### WHAT TO PRODUCE
All lines from the line containing "belforroxenses amantes das pr..." up to and including the last line of the entries must be written out exactly, with no others.

-- DATA SHOWN follows --

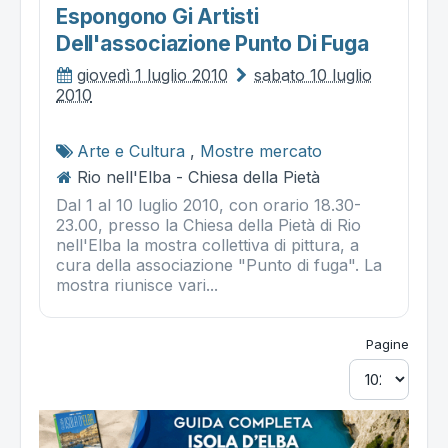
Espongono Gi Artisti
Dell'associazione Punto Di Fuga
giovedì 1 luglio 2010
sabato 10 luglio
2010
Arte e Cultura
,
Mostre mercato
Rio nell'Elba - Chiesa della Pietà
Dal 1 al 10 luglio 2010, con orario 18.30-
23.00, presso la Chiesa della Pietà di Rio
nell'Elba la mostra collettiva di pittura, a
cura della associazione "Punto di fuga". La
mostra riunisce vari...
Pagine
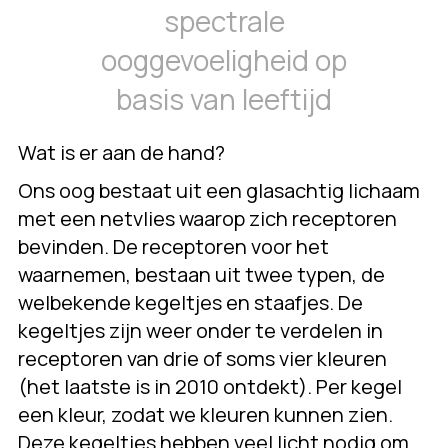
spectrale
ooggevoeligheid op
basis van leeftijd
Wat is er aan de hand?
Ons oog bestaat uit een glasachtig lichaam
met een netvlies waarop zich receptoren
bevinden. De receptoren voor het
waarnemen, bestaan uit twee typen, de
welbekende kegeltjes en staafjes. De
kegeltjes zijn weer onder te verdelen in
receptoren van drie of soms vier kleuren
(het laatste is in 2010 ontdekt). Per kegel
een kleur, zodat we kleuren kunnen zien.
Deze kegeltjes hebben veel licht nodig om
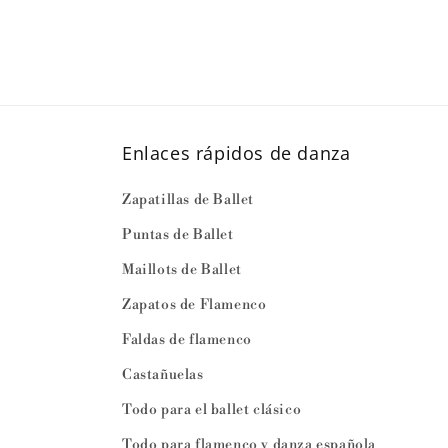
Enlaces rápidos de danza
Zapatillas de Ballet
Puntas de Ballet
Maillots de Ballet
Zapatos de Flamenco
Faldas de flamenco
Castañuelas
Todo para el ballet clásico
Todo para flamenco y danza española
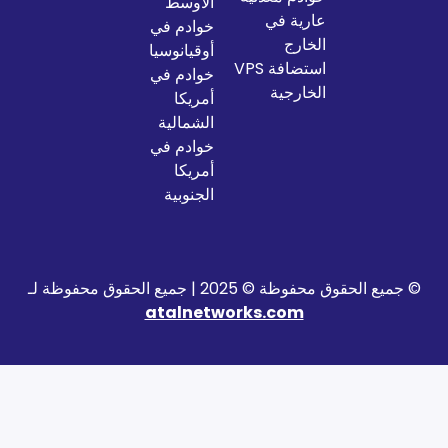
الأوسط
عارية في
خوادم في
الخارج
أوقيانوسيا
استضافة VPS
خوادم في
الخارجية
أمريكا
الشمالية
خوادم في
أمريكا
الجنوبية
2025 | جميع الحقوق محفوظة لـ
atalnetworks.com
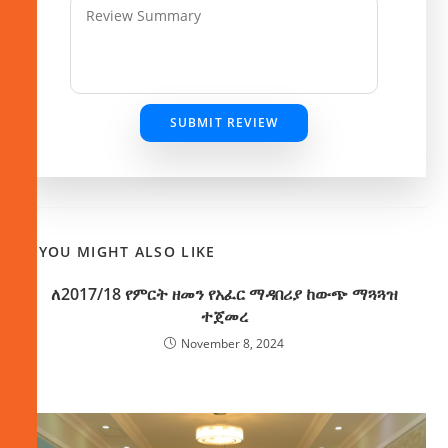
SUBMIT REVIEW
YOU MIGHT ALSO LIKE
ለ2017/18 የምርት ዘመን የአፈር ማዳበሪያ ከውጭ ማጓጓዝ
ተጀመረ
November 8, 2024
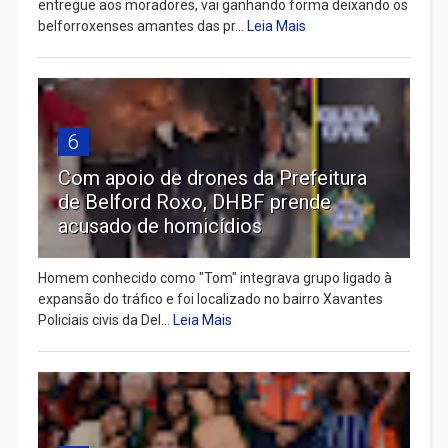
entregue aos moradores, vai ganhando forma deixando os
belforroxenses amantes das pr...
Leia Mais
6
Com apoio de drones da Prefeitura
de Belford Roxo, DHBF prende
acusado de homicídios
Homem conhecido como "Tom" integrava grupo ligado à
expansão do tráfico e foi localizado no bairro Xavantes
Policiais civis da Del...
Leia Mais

-- DATA SHOWN concluded --

### RESULT OF THE EXERCISE
belforroxenses amantes das pr...
Leia Mais
6
Com apoio de drones da Prefeitura
de Belford Roxo, DHBF prende
acusado de homicídios
Homem conhecido como "Tom" integrava grupo ligado à
expansão do tráfico e foi localizado no bairro Xavantes
Policiais civis da Del...
Leia Mais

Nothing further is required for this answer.